Directions for this task =
Omit every picture. Return all other data as it stands.

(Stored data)
------------------------------

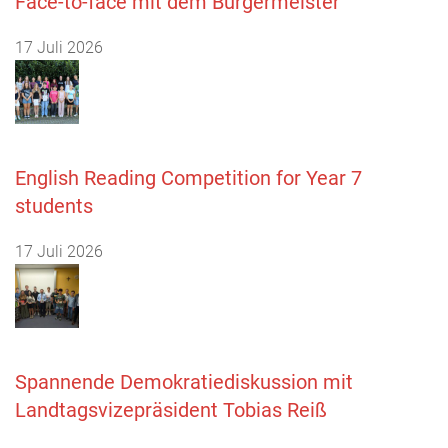
Face-to-face mit dem Bürgermeister
17 Juli 2026
English Reading Competition for Year 7
students
17 Juli 2026
Spannende Demokratiediskussion mit
Landtagsvizepräsident Tobias Reiß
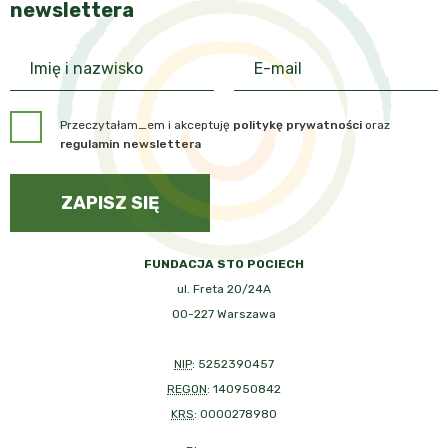
newslettera
Przeczytałam_em i akceptuję
politykę prywatności
oraz
regulamin newslettera
ZAPISZ SIĘ
FUNDACJA STO POCIECH
ul. Freta 20/24A
00-227 Warszawa
NIP
: 5252390457
REGON
: 140950842
KRS
: 0000278980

------------------------------

Solution for this problem =
Face-to-face mit dem Bürgermeister
17 Juli 2026
English Reading Competition for Year 7
students
17 Juli 2026
Spannende Demokratiediskussion mit
Landtagsvizepräsident Tobias Reiß
newslettera
Przeczytałam_em i akceptuję
politykę prywatności
oraz
regulamin newslettera
ZAPISZ SIĘ
FUNDACJA STO POCIECH
ul. Freta 20/24A
00-227 Warszawa
NIP
: 5252390457
REGON
: 140950842
KRS
: 0000278980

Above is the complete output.